The following table summarizes the acquired subsidiaries in the mobile handset advertising services segment and Internet advertising segment that were sold back to their original owners in 2009:

Acquisitions
Date of
acquisition
Business segment
Proceeds paidDate of
Disposal
Loss on
disposal
1.
Catchstone(1)
2007-4-16  
Internet advertising
$14,489,647  2009-12-22  $11,560,617  
2.
WonderAd(2)
2007-9-15  
Internet advertising
$14,926,003  2009-11-30  $14,926,003  
3.
Jiahua(3)
2007-8-15  
Internet advertising
$7,659,158  2009-12-1  $7,659,158  
4.
Wangmai(4)
2007-9-1  
Internet advertising
$2,749,158  2009-12-14  $2,749,158  
5.
Jichuang(5)
2007-12-1  
Internet advertising
$366,032  2009-8-24  $366,032  
6.
1024(6)
2008-3-1  
Internet advertising
$3,397,124  2009-12-18  $3,397,124  
7.
Dongguan Yaya(7)
2007-10-1  
Mobile handset advertising services
$1,540,612  2009-2-28  $1,588,110  

(1)The original sellers which subsequently repurchased Catchstone were Only Education Holding Limited and Maxnew Holdings Limited, BVI companies owned by a single PRC individual unrelated to our company.
(2)The original seller which subsequently repurchased WonderAd was Megajoy Pacific Limited, a BVI company ultimately owned by seven PRC individuals unrelated to our company.
(3)The original sellers which subsequently repurchased Jiahua were two PRC individuals unrelated to our company.
(4)The original seller which subsequently repurchased Jichuang was Richcom International Limited, a BVI company owned by a single PRC individual unrelated to our company.
(5)The original sellers which subsequently repurchased Keylink Global Limited were four PRC individuals unrelated to our company.
(6)The original sellers which subsequently repurchased 1024 were two PRC individuals unrelated to our company.
(7)The original sellers which subsequently repurchased Dongguan Yaya were Sinoalpha Limited and Max Planet Limited, BVI companies each of which is owned by a separate single PRC individual unrelated to our company.
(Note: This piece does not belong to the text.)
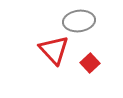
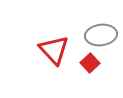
gray ellipse: moved 22 px right, 14 px down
The main thing demonstrated was that all the British Virgin Island (BVI) companies above:

* had the same address despite being explicitly unrelated parties, 
* had the same phone number despite their non-related status, 
* in all cases except one had been formed only a few months before they sold a business for millions of dollars to Focus Media 
* in the exception had been formed after they sold the business to Focus Media 
* had in all but one case later been struck off the register for non-payment of a fee.

Moreover the companies given back in 2009 were given back with a lot of cash (some 27 million dollars) embedded in the companies as they were given away. Focus Media on the disclosed accounts appear to have given away cash.

Three interpretations 

originally had three interpretations of this disclosure. These were

(a). The accounting statements absolutely straight, Focus Media really did buy all these businesses, lose a huge sum of money on them and gave them back to their original owners,

(b). Focus Media used these transactions facilitate the mass looting of the company. That is the money was not really lost, but rather the business were purchased and given back to their original owner as part of some scheme to steal from the company.

(c). That the losses were fake - a form of profit washing. In this interpretation Focus Media reports fake earnings (say inflated revenue or deflated cost, most likely inflated revenue) and this loads the balance sheet with fake cash. The fake cash needs to be removed (or the auditors will find it or shareholders demand it) so the fake cash gets removed from the balance sheet with fake losses on rubbery transactions.

Two interpretations left

On the information as discovered so far interpretation (a) above requires one to believe that all these seemingly unrelated parties found the same lawyer to register their BVI entities and that these businesses generated millions of dollars in net worth in a few months before they were sold to Focus Media.

Indeed you need to believe that Richcom, which was not even in existence, had a business that Focus Media was happy to buy for millions of dollars.

There are scenarios where interpretation (a) remains possible. For instance if all the Chinese entrepreneurs had the same lawyer and hence all the addresses are the same, and that lawyer was sloppy and forgot to actually register Richcom. They might have the same lawyer because they socialize at the same Karaoke bar.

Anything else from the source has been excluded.